Even with all these pressures, he explains, the greening of the military throughout the 1990s was “halting, halfway, and patchworked.” His interviews revealed a growing sense of environmental awareness within the armed forces, but—though the military is quick to point to its progress on the issue—the real impact is tough to measure. “It’s the end of the Cold War,” Durant explains. “They’re shutting a lot of military bases down, so they can claim a lot of emissions savings . . .  that they couldn’t get so easily before.” If you look at statistics, he explains, the progress was uneven. Compliance with the Clean Water Act, for instance, still hovered at a low 58 percent in 1998, while compliance with the Toxic Substances Control Act reached 100 percent.

The problem, Durant found, was that combining environmental protection with national defense makes an already thorny issue even thornier. “It’s not necessarily always a case that the environmentalists are right and that the military is wrong,” he says. “These are really incredibly complex issues. If you’re a base commander, you’re dealing with 20 national and international statements, standards, or laws. You’ve got 10,000 pages of regulations.”

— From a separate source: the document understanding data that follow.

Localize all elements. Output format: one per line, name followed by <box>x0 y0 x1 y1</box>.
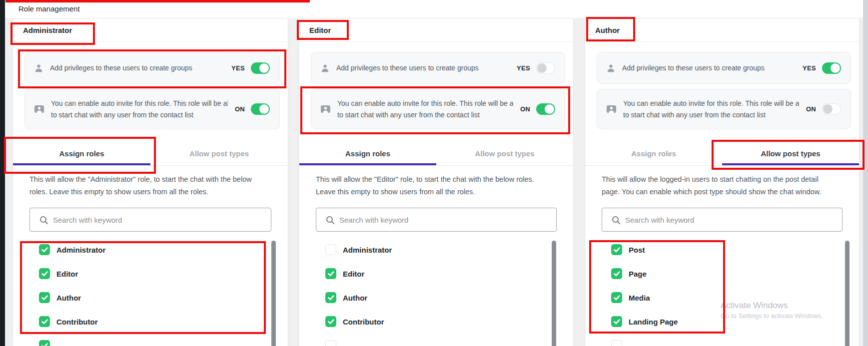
check-icon <box>328 295 334 301</box>
person-icon <box>321 64 329 72</box>
role-checkbox[interactable] <box>39 244 50 255</box>
list-item-partial[interactable] <box>39 340 268 346</box>
contact-card-icon <box>34 105 44 113</box>
list-item-partial[interactable] <box>325 340 553 346</box>
admin-sidebar-edge <box>0 0 5 346</box>
list-item[interactable]: Administrator <box>325 244 553 255</box>
tab-description: This will allow the "Administrator" role… <box>29 173 278 198</box>
role-label: Administrator <box>56 246 105 254</box>
post-type-checkbox[interactable] <box>611 292 622 303</box>
list-scrollbar[interactable] <box>552 241 556 346</box>
create-groups-toggle[interactable] <box>536 62 555 74</box>
auto-invite-toggle[interactable] <box>536 103 555 115</box>
list-scrollbar[interactable] <box>845 241 850 346</box>
role-list: Administrator Editor Author Contributor <box>325 244 553 346</box>
create-groups-toggle[interactable] <box>822 62 841 74</box>
person-icon <box>34 64 43 72</box>
post-type-label: Landing Page <box>629 318 678 326</box>
list-scrollbar[interactable] <box>271 241 276 346</box>
toggle-state-label: ON <box>806 105 816 113</box>
search-input[interactable] <box>316 208 556 231</box>
auto-invite-toggle[interactable] <box>822 103 841 115</box>
search-box <box>29 208 271 232</box>
activate-windows-watermark: Activate Windows Go to Settings to activ… <box>721 299 823 320</box>
role-checkbox[interactable] <box>325 340 336 346</box>
role-label: Contributor <box>343 318 384 326</box>
list-item[interactable]: Page <box>611 268 839 279</box>
tab-assign-roles[interactable]: Assign roles <box>585 142 722 165</box>
role-checkbox[interactable] <box>325 244 336 255</box>
post-type-checkbox[interactable] <box>611 340 622 346</box>
person-icon <box>607 64 615 72</box>
panel-tabs: Assign roles Allow post types <box>585 142 859 166</box>
role-title: Editor <box>309 26 331 34</box>
post-type-label: Post <box>629 246 645 254</box>
auto-invite-toggle[interactable] <box>251 103 270 115</box>
auto-invite-card: You can enable auto invite for this role… <box>311 89 565 129</box>
list-item[interactable]: Editor <box>325 268 553 279</box>
post-type-checkbox[interactable] <box>611 268 622 279</box>
role-label: Contributor <box>56 318 97 326</box>
annotation-top-line <box>5 0 310 2</box>
role-panel-administrator: Administrator Add privileges to these us… <box>12 18 288 346</box>
role-checkbox[interactable] <box>39 268 50 279</box>
role-checkbox[interactable] <box>39 292 50 303</box>
tab-description: This will allow the logged-in users to s… <box>602 173 849 198</box>
list-item-partial[interactable] <box>611 340 839 346</box>
check-icon <box>328 319 334 325</box>
role-label: Author <box>56 294 81 302</box>
check-icon <box>41 295 48 301</box>
search-input[interactable] <box>602 208 842 231</box>
tab-allow-post-types[interactable]: Allow post types <box>436 142 573 165</box>
panel-tabs: Assign roles Allow post types <box>299 142 573 166</box>
toggle-knob <box>259 63 269 73</box>
role-title: Administrator <box>23 26 72 34</box>
role-checkbox[interactable] <box>325 268 336 279</box>
list-item[interactable]: Editor <box>39 268 268 279</box>
list-item[interactable]: Administrator <box>39 244 268 255</box>
list-item[interactable]: Author <box>39 292 268 303</box>
toggle-knob <box>545 104 554 114</box>
toggle-state-label: ON <box>235 105 245 113</box>
post-type-checkbox[interactable] <box>611 244 622 255</box>
tab-assign-roles[interactable]: Assign roles <box>13 142 150 165</box>
tab-assign-roles[interactable]: Assign roles <box>299 142 436 165</box>
panel-header: Administrator <box>13 18 288 42</box>
check-icon <box>41 271 48 277</box>
post-type-list: Post Page Media Landing Page <box>611 244 839 346</box>
create-groups-toggle[interactable] <box>251 62 270 74</box>
tab-allow-post-types[interactable]: Allow post types <box>150 142 288 165</box>
toggle-state-label: ON <box>520 105 530 113</box>
role-checkbox[interactable] <box>39 340 50 346</box>
post-type-checkbox[interactable] <box>611 316 622 327</box>
auto-invite-card: You can enable auto invite for this role… <box>24 89 280 129</box>
list-item[interactable]: Post <box>611 244 839 255</box>
role-panel-editor: Editor Add privileges to these users to … <box>299 18 574 346</box>
toggle-knob <box>823 104 833 114</box>
toggle-knob <box>537 63 547 73</box>
role-checkbox[interactable] <box>325 316 336 327</box>
create-groups-text: Add privileges to these users to create … <box>50 62 224 74</box>
check-icon <box>41 247 48 253</box>
search-input[interactable] <box>30 208 271 231</box>
list-item[interactable]: Contributor <box>325 316 553 327</box>
tab-allow-post-types[interactable]: Allow post types <box>722 142 859 165</box>
panel-tabs: Assign roles Allow post types <box>13 142 288 166</box>
create-groups-text: Add privileges to these users to create … <box>336 62 510 74</box>
role-label: Editor <box>56 270 78 278</box>
list-item[interactable]: Author <box>325 292 553 303</box>
page-scrollbar[interactable] <box>863 0 868 346</box>
toggle-state-label: YES <box>231 64 245 72</box>
check-icon <box>614 295 620 301</box>
check-icon <box>41 343 48 346</box>
search-icon <box>612 216 621 227</box>
create-groups-card: Add privileges to these users to create … <box>24 52 280 84</box>
auto-invite-text: You can enable auto invite for this role… <box>337 98 513 121</box>
post-type-label: Media <box>629 294 650 302</box>
list-item[interactable]: Contributor <box>39 316 268 327</box>
role-checkbox[interactable] <box>325 292 336 303</box>
search-icon <box>326 216 335 227</box>
check-icon <box>614 319 620 325</box>
search-box <box>602 208 843 232</box>
role-checkbox[interactable] <box>39 316 50 327</box>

Even if you acknowledge the presence of hazardous materials, he explains, you still have to decide how much time and effort to dedicate to cleaning them up, given that your core responsibility is defending the country. “Say you have some buried unexploded ordnance,” says Durant. “What’s the probability it’s going to be a problem? Can’t you just fence it off until you can get more advanced technology to clean up that area more easily? Those are tough questions.”

One thing that is clear from Durant’s research, however, is that once Clinton left the White House, much of the momentum towards a greener defense stalled. In the wake of 9-11, he explains, President Bush launched a multi-year effort to push Congress to pass the “Readiness and Range Preservation Initiative,” which aimed at exempting the military from the Clean Air Act and other public health and environmental laws. Though it never passed in its entirety, the initiative eased the pressure on the military and helped shift focus within the Pentagon away from environmental protection. As Durant puts it, “It was like the air went out of the balloon.”

The lesson then, Durant concludes, is that despite that confluence of circumstances in the early 1990s, the military still needs constant outside pressure to continue its greening effort. “My point in the book is after eight years of the Clinton administration you still didn’t have an institutional sense that this beyond-compliance ethic was integral,” he explains. “You still need that stick in the closet . . . because without that pressure what are they going to worry about? At the end of the day it’s whether or not they are successful militarily in Kosovo, or Bosnia, or Iraq, and you and I and most citizens aren’t going to be concerned how they do it, just as long as they get it done. So without that external pressure it’s tough to keep them focused on the environment.”

The Greening of the U.S. Military doesn’t take sides, says Durant, but he hopes that the book, by taking one of the first long, hard looks at this issue, will broaden the conversation over whether or not that external pressure should be renewed. “I want to raise the visibility of this issue,” he says. “We’re looking at spending anywhere from 330 to 750 billion dollars just cleaning up the environmental contamination from the Cold War . . . So let’s get the best minds in here, and let’s take a look at how we can defend America without compromising public health, safety, and the environment.”